Tuesday, December 19, 2006

What Christmas Isn’t

The lights-up started weeks before Christmas at a downtown shopping belt. It’s that phenomenal time of the year again, the unabashed commercialization of Christmas in the name of the birth of Jesus Christ.

It is arguably the biggest economic stimulus (apart from the 'great' singapore sale?) for the country and retailers set aside big budgets to outdo each other dressing up their stores. Typically, sales figures appreciate dramatically before the year bids adieu. It is no coincidence that shoppers are in a veritable whirl of unbridled consumerism and most people end up with a disorder of sorts – the ‘presents-I-don’t need’ and ‘what to do with white elephants?’ syndrome. Nancy Reagan had a solution when she was first lady at the white house; she recycled them. After all, material gifts given her couldn’t have been cheap stuffs given her position as the President’s wife. To me, it makes sense to reduce economic wastage. Think how what was spent could have gone to help the poor and needy instead.

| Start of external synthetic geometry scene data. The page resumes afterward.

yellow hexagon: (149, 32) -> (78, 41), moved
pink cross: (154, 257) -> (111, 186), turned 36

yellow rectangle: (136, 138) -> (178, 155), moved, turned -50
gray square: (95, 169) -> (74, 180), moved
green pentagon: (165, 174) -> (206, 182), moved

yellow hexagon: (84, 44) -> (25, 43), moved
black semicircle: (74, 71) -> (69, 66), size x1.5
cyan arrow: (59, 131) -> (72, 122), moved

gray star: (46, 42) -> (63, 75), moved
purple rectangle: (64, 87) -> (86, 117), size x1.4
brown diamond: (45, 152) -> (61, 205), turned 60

Caught up the merriment, the fact that the origin of Christmas is pagan is irrelevant to most Christians let alone the absence of biblical support for the celebration of the birth of Christ as an annual event. “Christmas’ and ‘Nativity’ are words not found in the Bible. And the choice of Dec-25 as the commemorative date is at odds with reality - shepherds keeping watch over their sheep by night in the cold of winter?

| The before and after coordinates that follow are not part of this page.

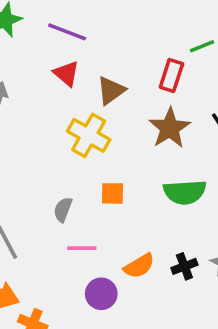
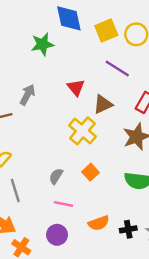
purple line: (67, 32) -> (117, 68), moved
orange square: (112, 193) -> (91, 172), turned 35
purple circle: (101, 294) -> (57, 235), moved

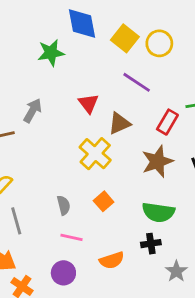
yellow square: (106, 31) -> (125, 38), turned -30
gray semicircle: (56, 176) -> (64, 205), turned 133
black cross: (128, 229) -> (151, 244), moved

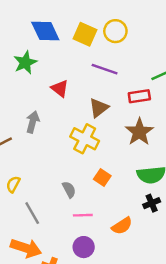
red triangle: (88, 103) -> (60, 88), moved
gray arrow: (33, 111) -> (33, 122), moved
red rectangle: (167, 122) -> (139, 96), turned 65

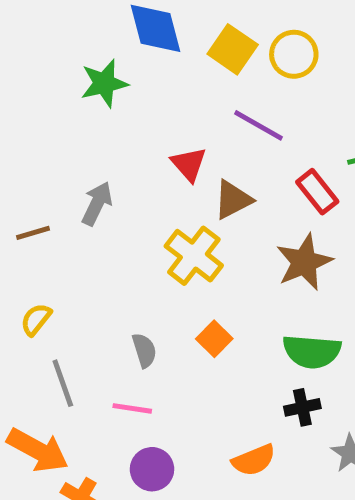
red triangle: (60, 88) -> (189, 164), moved
red rectangle: (139, 96) -> (317, 192), turned 50
pink line: (83, 215) -> (132, 408), moved
orange semicircle: (122, 226) -> (254, 460), moved

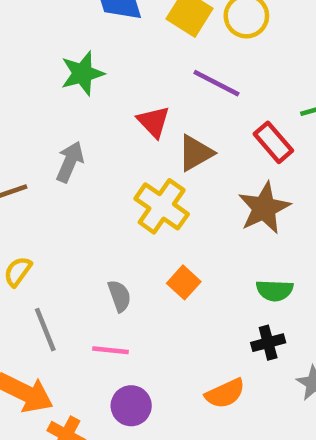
green star: (104, 83) -> (82, 73), moved
green semicircle: (312, 351) -> (275, 290), size x0.7

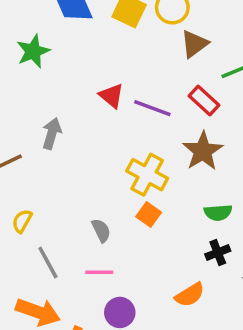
green star: (82, 73) -> (33, 51), moved
purple line: (216, 83) -> (152, 108), moved
brown triangle: (196, 153) -> (194, 44), moved
yellow cross: (162, 206) -> (147, 175), moved

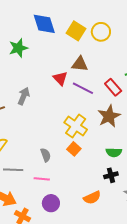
brown triangle: (194, 44) -> (80, 64), moved, turned 36
gray line: (48, 262) -> (13, 170), turned -66

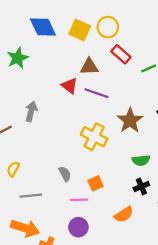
red rectangle: (113, 87) -> (121, 54), moved
orange square: (74, 149) -> (96, 183), moved, turned 32
pink line: (42, 179) -> (79, 200), moved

To reiterate, the birth of Christ was and is just a recorded event in the Bible without the commission to Christians to turn it into a festivity. When Jesus was borne, the birth of Christ was done with, mission accomplished! Yet many churches fall into the lure of the commercial trappings of Christmas as an annual party celebration when they should be setting their horizon on the next coming of the Messiah.

As instructed in the Bible, Christians are to meet every first day of the week to break bread and drink wine in remembrance of the death and resurrection of Jesus Christ. “Do this in remembrance of me until I come again.” How many churches are faithful in adherence to what is so unequivocally stated in the Bible? Perhaps it is too much of a bother to do it every weekly whereas the Christmas affair is just once a year.